# Rifle Kings?



## CousinMose (May 28, 2013)

I fished the Rifle tonight around M55. Was looking for browns and bows, but hooked into an extremely large fish. It came out of the water over 2 ft and looked like a fresh king or healthy steelhead. It spit my lure and left me only with a fish story. Not sure what to conclude? Was it a King or Steelie?


Posted using Outdoor Hub Campfire


----------



## steelieagw81 (Jun 19, 2008)

could have been either one


----------



## friZZleFry419 (Aug 21, 2007)

It could as well been a king....I fish the rifle down by m-23 and never seen a king until last year in the fall .


----------



## Jayvelaz1130 (Oct 11, 2012)

I was just there in a trib before town, had a HUGE bow chase my spinner right up to my feet! Easily a 18 incher. I seriously jumped when I saw it, kinda off subject but had to tell someone lol

I hooked into a dime bright fish above Selkirk last week lost it twice in one cast. Definitely either a small king or steelie...... So it is possible

Sent from my DROIDX using Ohub Campfire mobile app


----------



## CousinMose (May 28, 2013)

I was definitely not prepared for a king with my light weight rod and 6 lb line. 


Posted using Outdoor Hub Campfire


----------



## Jayvelaz1130 (Oct 11, 2012)

CousinMose said:


> I was definitely not prepared for a king with my light weight rod and 6 lb line.
> 
> 
> Posted using Outdoor Hub Campfire


Try an UL with 4lb. Lol

Sent from my DROIDX using Ohub Campfire mobile app


----------



## DFJISH (Mar 30, 2009)

I won't argue that it WAS NOT a king, but the Rifle is popular as a steelhead fishery because of their numbers. Steelhead are also well-known for jumping when hooked. I have mounted quite a few steelhead 30"+ that came from the Rifle. Then there is the issue of "fresh." Steelhead remain silver a lot longer than salmon, which at this time of year are getting olive/brown color. IMO your big fish was a steelhead.


----------



## Duckman1 (Oct 14, 2004)

Probably a LRB or off track king. When salmon were strong in Lake Huron the Rifle would load up. Little early for steel IMO


----------



## Trout King (May 1, 2002)

Possible atlantic also...who knows.


----------



## Ralph Smith (Apr 1, 2003)

Duckman1 said:


> Probably a LRB or off track king. *When salmon were strong in Lake Huron the Rifle would load up*. Little early for steel IMO


Yes it would. Rifle used to have lots of kings. I don't think brown if it jumped, and as mentioned, a little early for a steel but you never know. One thing you can do is look for fresh beds in the gravel. If you find any right now, they'll be kings.


----------



## Trout King (May 1, 2002)

Ralph Smith said:


> Yes it would. Rifle used to have lots of kings. I don't think brown if it jumped, and as mentioned, a little early for a steel but you never know. One thing you can do is look for fresh beds in the gravel. If you find any right now, they'll be kings.
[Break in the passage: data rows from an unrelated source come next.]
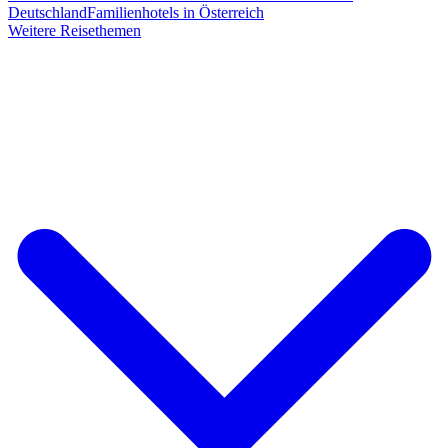
Deutschland
Familienhotels in Österreich
Weitere Reisethemen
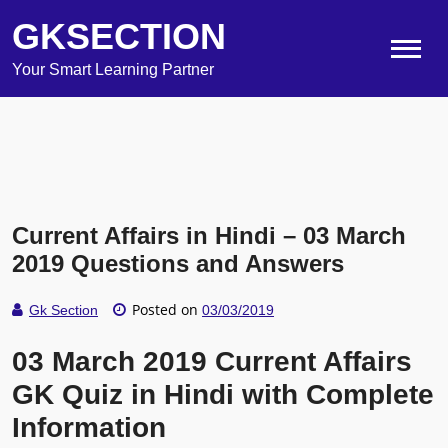
GKSECTION
Your Smart Learning Partner
Current Affairs in Hindi – 03 March
2019 Questions and Answers
Posted on
Gk Section
03/03/2019
03 March 2019 Current Affairs
GK Quiz in Hindi with Complete
Information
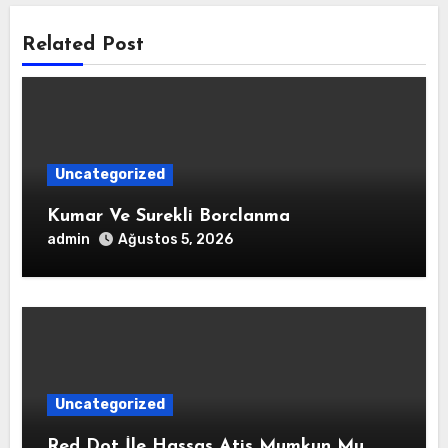
Related Post
Uncategorized
Kumar Ve Surekli Borclanma
admin
Ağustos 5, 2026
Uncategorized
Red Dot İle Hassas Atis Mumkun Mu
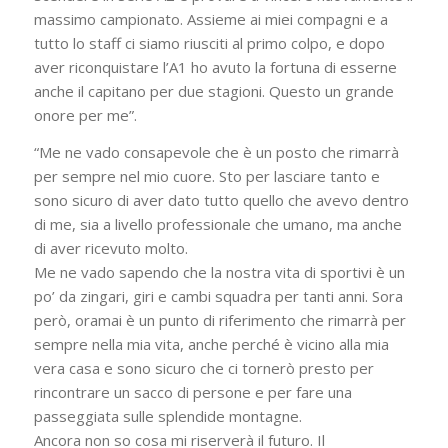
massimo campionato. Assieme ai miei compagni e a
tutto lo staff ci siamo riusciti al primo colpo, e dopo
aver riconquistare l’A1 ho avuto la fortuna di esserne
anche il capitano per due stagioni. Questo un grande
onore per me”.
“Me ne vado consapevole che è un posto che rimarrà
per sempre nel mio cuore. Sto per lasciare tanto e
sono sicuro di aver dato tutto quello che avevo dentro
di me, sia a livello professionale che umano, ma anche
di aver ricevuto molto.
Me ne vado sapendo che la nostra vita di sportivi è un
po’ da zingari, giri e cambi squadra per tanti anni. Sora
però, oramai è un punto di riferimento che rimarrà per
sempre nella mia vita, anche perché è vicino alla mia
vera casa e sono sicuro che ci tornerò presto per
rincontrare un sacco di persone e per fare una
passeggiata sulle splendide montagne.
Ancora non so cosa mi riserverà il futuro. Il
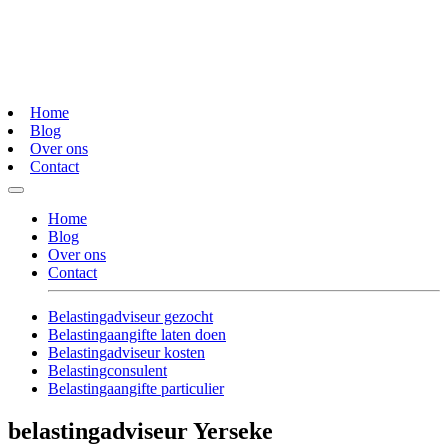
Home
Blog
Over ons
Contact
Home
Blog
Over ons
Contact
Belastingadviseur gezocht
Belastingaangifte laten doen
Belastingadviseur kosten
Belastingconsulent
Belastingaangifte particulier
belastingadviseur Yerseke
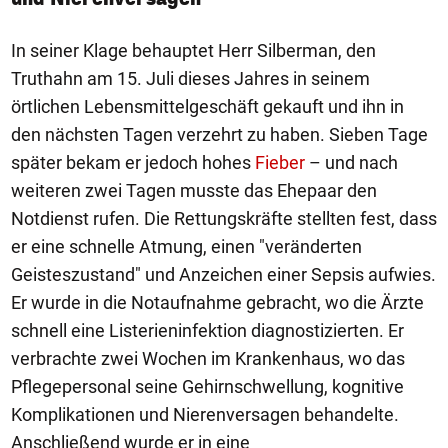
In seiner Klage behauptet Herr Silberman, den
Truthahn am 15. Juli dieses Jahres in seinem
örtlichen Lebensmittelgeschäft gekauft und ihn in
den nächsten Tagen verzehrt zu haben. Sieben Tage
später bekam er jedoch hohes
Fieber
– und nach
weiteren zwei Tagen musste das Ehepaar den
Notdienst rufen. Die Rettungskräfte stellten fest, dass
er eine schnelle Atmung, einen "veränderten
Geisteszustand" und Anzeichen einer Sepsis aufwies.
Er wurde in die Notaufnahme gebracht, wo die Ärzte
schnell eine Listerieninfektion diagnostizierten. Er
verbrachte zwei Wochen im Krankenhaus, wo das
Pflegepersonal seine Gehirnschwellung, kognitive
Komplikationen und Nierenversagen behandelte.
Anschließend wurde er in eine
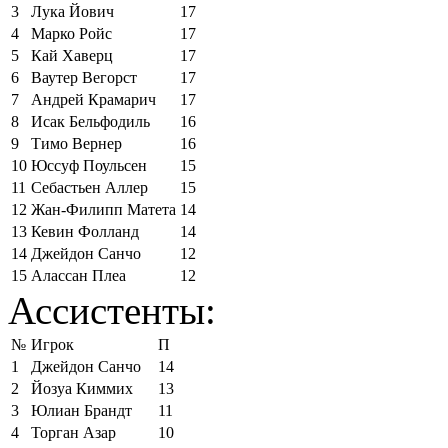
3
Лука Йович
17
4
Марко Ройс
17
5
Кай Хаверц
17
6
Ваутер Вегорст
17
7
Андрей Крамарич
17
8
Исак Бельфодиль
16
9
Тимо Вернер
16
10
Юссуф Поульсен
15
11
Себастьен Аллер
15
12
Жан-Филипп Матета
14
13
Кевин Фолланд
14
14
Джейдон Санчо
12
15
Алассан Плеа
12
Ассистенты:
№
Игрок
П
1
Джейдон Санчо
14
2
Йозуа Киммих
13
3
Юлиан Брандт
11
4
Торган Азар
10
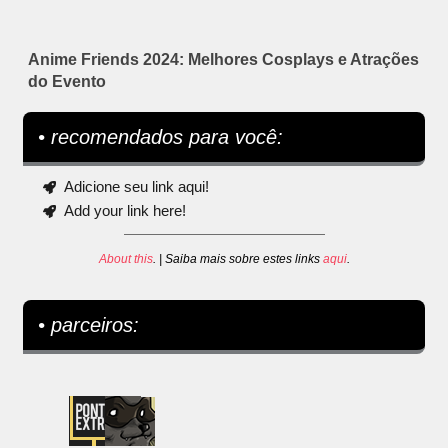
Anime Friends 2024: Melhores Cosplays e Atrações
do Evento
• recomendados para você:
Adicione seu link aqui!
Add your link here!
About this
. | Saiba mais sobre estes links
aqui
.
• parceiros:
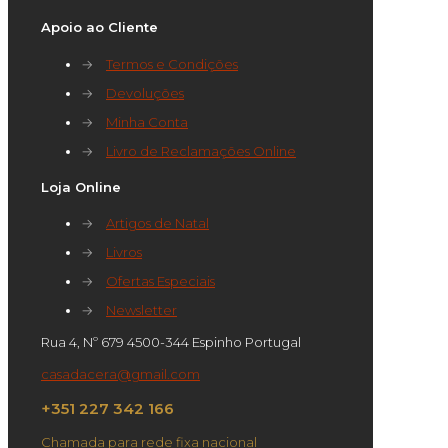
Apoio ao Cliente
→
Termos e Condições
→
Devoluções
→
Minha Conta
→
Livro de Reclamações Online
Loja Online
→
Artigos de Natal
→
Livros
→
Ofertas Especiais
→
Newsletter
Rua 4, Nº 679 4500-344 Espinho Portugal
casadacera@gmail.com
+351 227 342 166
Chamada para rede fixa nacional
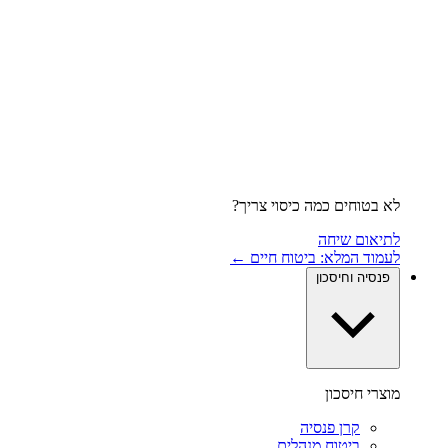
לא בטוחים כמה כיסוי צריך?
לתיאום שיחה
לעמוד המלא: ביטוח חיים ←
פנסיה וחיסכון
מוצרי חיסכון
קרן פנסיה
ביטוח מנהלים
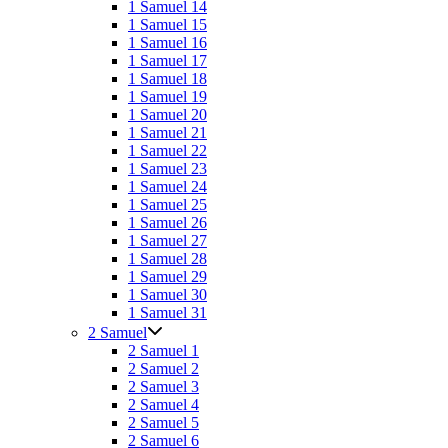
1 Samuel 14
1 Samuel 15
1 Samuel 16
1 Samuel 17
1 Samuel 18
1 Samuel 19
1 Samuel 20
1 Samuel 21
1 Samuel 22
1 Samuel 23
1 Samuel 24
1 Samuel 25
1 Samuel 26
1 Samuel 27
1 Samuel 28
1 Samuel 29
1 Samuel 30
1 Samuel 31
2 Samuel
2 Samuel 1
2 Samuel 2
2 Samuel 3
2 Samuel 4
2 Samuel 5
2 Samuel 6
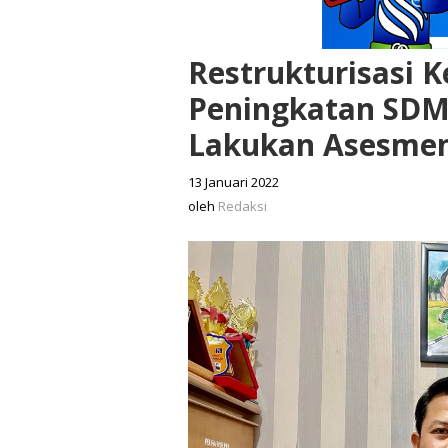
Restrukturisasi 
Peningkatan SDM
Lakukan Asesmen
13 Januari 2022
oleh
Redaksi
oleh
Redaksi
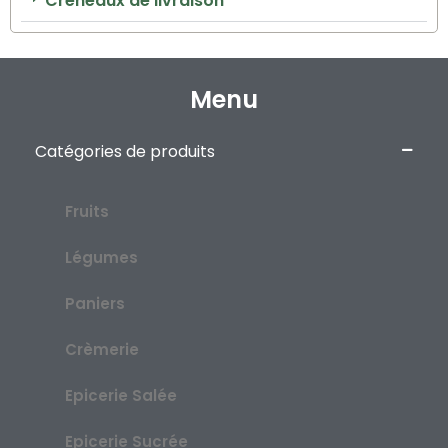
Créneaux de livraison
Menu
Catégories de produits
Fruits
Légumes
Paniers
Crèmerie
Epicerie Salée
Epicerie Sucrée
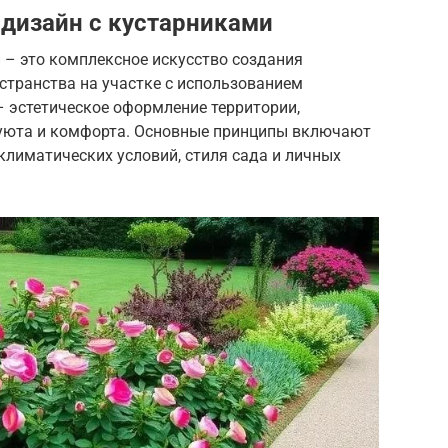
дизайн с кустарниками
– это комплексное искусство создания
странства на участке с использованием
– эстетическое оформление территории,
 уюта и комфорта. Основные принципы включают
 климатических условий, стиля сада и личных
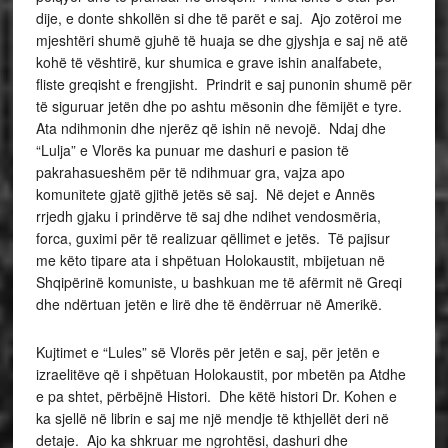
dije, e donte shkollën si dhe të parët e saj. Ajo zotëroi me
mjeshtëri shumë gjuhë të huaja se dhe gjyshja e saj në atë
kohë të vështirë, kur shumica e grave ishin analfabete,
fliste greqisht e frengjisht. Prindrit e saj punonin shumë për
të siguruar jetën dhe po ashtu mësonin dhe fëmijët e tyre.
Ata ndihmonin dhe njerëz që ishin në nevojë. Ndaj dhe
“Lulja” e Vlorës ka punuar me dashuri e pasion të
pakrahasueshëm për të ndihmuar gra, vajza apo
komunitete gjatë gjithë jetës së saj. Në dejet e Annës
rrjedh gjaku i prindërve të saj dhe ndihet vendosmëria,
forca, guximi për të realizuar qëllimet e jetës. Të pajisur
me këto tipare ata i shpëtuan Holokaustit, mbijetuan në
Shqipërinë komuniste, u bashkuan me të afërmit në Greqi
dhe ndërtuan jetën e lirë dhe të ëndërruar në Amerikë.
Kujtimet e “Lules” së Vlorës për jetën e saj, për jetën e
izraelitëve që i shpëtuan Holokaustit, por mbetën pa Atdhe
e pa shtet, përbëjnë Histori. Dhe këtë histori Dr. Kohen e
ka sjellë në librin e saj me një mendje të kthjellët deri në
detaje. Ajo ka shkruar me ngrohtësi, dashuri dhe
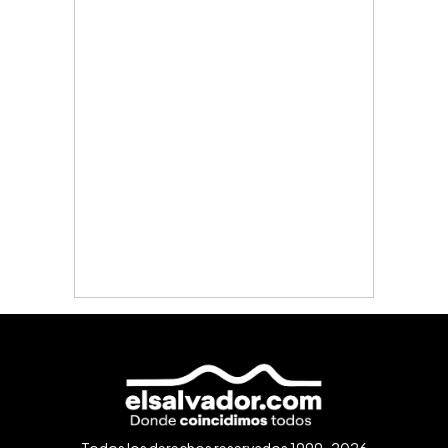
Todos los derechos reservados 1999-2026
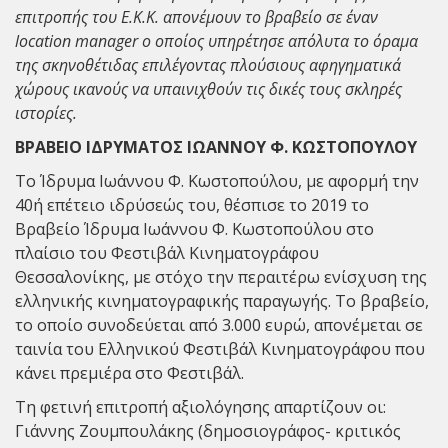
επιτροπής του Ε.Κ.Κ. απονέμουν το βραβείο σε έναν
location manager o οποίος υπηρέτησε απόλυτα το όραμα
της σκηνοθέτιδας επιλέγοντας πλούσιους αφηγηματικά
χώρους ικανούς να υπαινιχθούν τις δικές τους σκληρές
ιστορίες.
ΒΡΑΒΕΙΟ ΙΔΡΥΜΑΤΟΣ ΙΩΑΝΝΟΥ Φ. ΚΩΣΤΟΠΟΥΛΟΥ
Το Ίδρυμα Ιωάννου Φ. Κωστοπούλου, με αφορμή την
40ή επέτειο ιδρύσεώς του, θέσπισε το 2019 το
Βραβείο Ίδρυμα Ιωάννου Φ. Κωστοπούλου στο
πλαίσιο του Φεστιβάλ Κινηματογράφου
Θεσσαλονίκης, με στόχο την περαιτέρω ενίσχυση της
ελληνικής κινηματογραφικής παραγωγής. Το βραβείο,
το οποίο συνοδεύεται από 3.000 ευρώ, απονέμεται σε
ταινία του Ελληνικού Φεστιβάλ Κινηματογράφου που
κάνει πρεμιέρα στο Φεστιβάλ.
Τη φετινή επιτροπή αξιολόγησης απαρτίζουν οι:
Γιάννης Ζουμπουλάκης (δημοσιογράφος- κριτικός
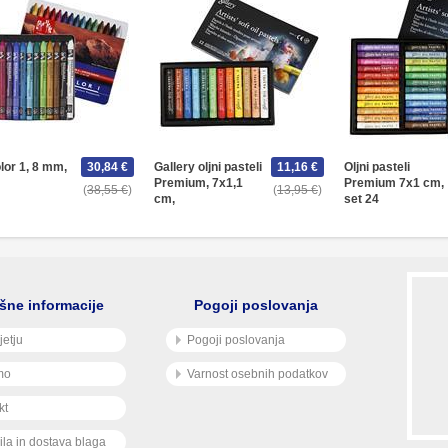
lor 1, 8 mm,
30,84 €
Gallery oljni pasteli
11,16 €
Oljni pasteli
Premium, 7x1,1
Premium 7x1 cm,
38,55 €
13,95 €
cm,
set 24
šne informacije
Pogoji poslovanja
jetju
Pogoji poslovanja
mo
Varnost osebnih podatkov
kt
ila in dostava blaga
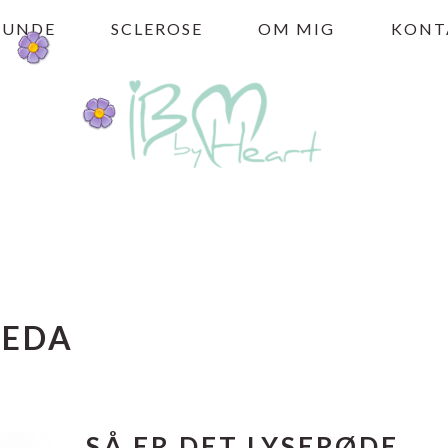
HUNDE
SCLEROSE
OM MIG
KONT
VEDA
SÅ ER DET LYSERØDE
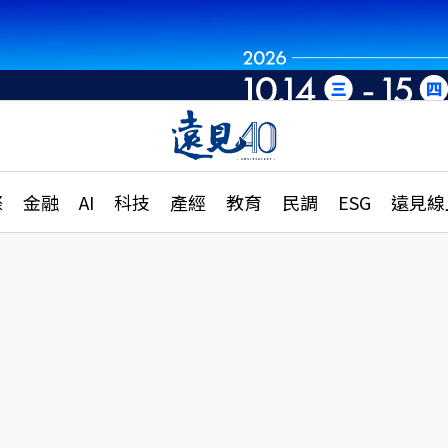
世界重組・洞見未
章
特輯
文章
大學升學、職涯攻略
遠
際
金融
AI
科技
產經
教育
民調
ESG
遠見線
國際
更
縣市施政調查全解析
金融
單
民調
產經
電
好享生活
獨
專欄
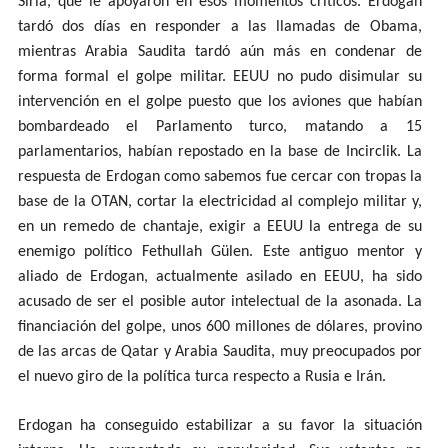
Siria, que le apoyaron en esos momentos críticos. Erdogan
tardó dos días en responder a las llamadas de Obama,
mientras Arabia Saudita tardó aún más en condenar de
forma formal el golpe militar. EEUU no pudo disimular su
intervención en el golpe puesto que los aviones que habían
bombardeado el Parlamento turco, matando a 15
parlamentarios, habían repostado en la base de Incirclik. La
respuesta de Erdogan como sabemos fue cercar con tropas la
base de la OTAN, cortar la electricidad al complejo militar y,
en un remedo de chantaje, exigir a EEUU la entrega de su
enemigo político Fethullah Gülen. Este antiguo mentor y
aliado de Erdogan, actualmente asilado en EEUU, ha sido
acusado de ser el posible autor intelectual de la asonada. La
financiación del golpe, unos 600 millones de dólares, provino
de las arcas de Qatar y Arabia Saudita, muy preocupados por
el nuevo giro de la política turca respecto a Rusia e Irán.
Erdogan ha conseguido estabilizar a su favor la situación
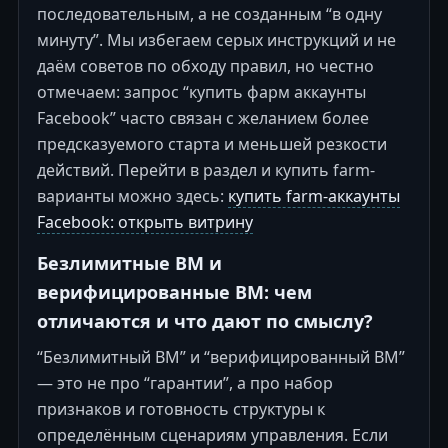
последовательным, а не созданным “в одну
минуту”. Мы избегаем серых инструкций и не
даём советов по обходу правил, но честно
отмечаем: запрос “купить фарм аккаунты
Facebook” часто связан с желанием более
предсказуемого старта и меньшей резкости
действий. Перейти в раздел и купить farm-
варианты можно здесь:
купить farm-аккаунты
Facebook: открыть витрину
Безлимитные BM и
верифицированные BM: чем
отличаются и что дают по смыслу?
“Безлимитный BM” и “верифицированный BM”
— это не про “гарантии”, а про набор
признаков и готовность структуры к
определённым сценариям управления. Если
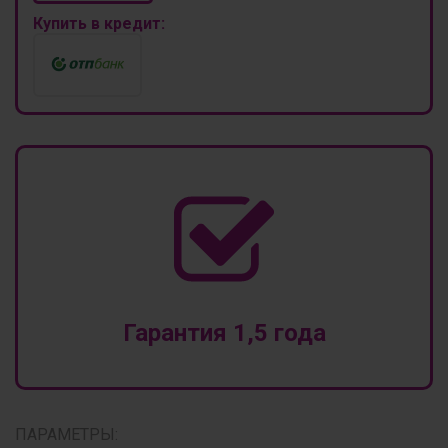
Купить в кредит:
Гарантия 1,5 года
ПАРАМЕТРЫ:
Mouth hooked kings usually jump 2 ft either...


----------



## Ralph Smith (Apr 1, 2003)

Trout King said:


> Mouth hooked kings usually jump 2 ft either...


I'm thinking you left out the word "don't". But I agree, they rarely jump, but in shallow water of rivers, they will sometimes. Have had them jump in harbors also when hooked, usually right off the bat, then run like crazy. Another "one that got away" story, we'll never know.:lol:


----------



## Robert Holmes (Oct 13, 2008)

My guess is a skamania I am reasonably certain that they show up in the Rifle River. Back in the day the Rifle River loaded up with Kings and had a fair share of large Brown Trout too.


----------



## cdacker (Jan 10, 2011)




----------



## Ralph Smith (Apr 1, 2003)

And there you have it. Thanks for sharing, nice vid!


----------



## tina (Feb 14, 2010)

Funny the comment about kings not jumping. Lol. I got plenty of vids this year of kings going bananas jumping like crazy well over 2ft. All legal hooked on skein. Anyways, the fish in the rifle could have been any of the fish mentioned. I live 5min from the rifle & have fished it for well over 20yrs. I have pics while catfishing in July catch lakerun browns & steelhead both completely chrome. More than just one or two pics. I have many mid summer pics of fish that shouldn't be there but they are. This is time for kngs too. 6-7 years ago we could float spawn at stover & land kings koho & steelhead all in the same day. Now as for the past 5+ yrs it's been terrible for kings. I got vid & pics if I can figure out how to post them.


----------



## Ralph Smith (Apr 1, 2003)

Thanks for sharing Tina, would love to see them.


----------



## tina (Feb 14, 2010)

I'm trying. How do I start to post pics? 
Before I forget almost every steelhead & lk run browns caught mid summer were caught on nothing more than a piece of crawler on a bottom rig.


----------



## tina (Feb 14, 2010)

Have no idea how to post pic or vid on this site. I can send someone the pics & vid for them to post or view. Sorry.


----------



## CousinMose (May 28, 2013)

Was on the west side of the state king fishing this weekend. Saw at least 20 jump out of the water with legal hook or no hook at all. One did a complete front flip. Very large fish this year.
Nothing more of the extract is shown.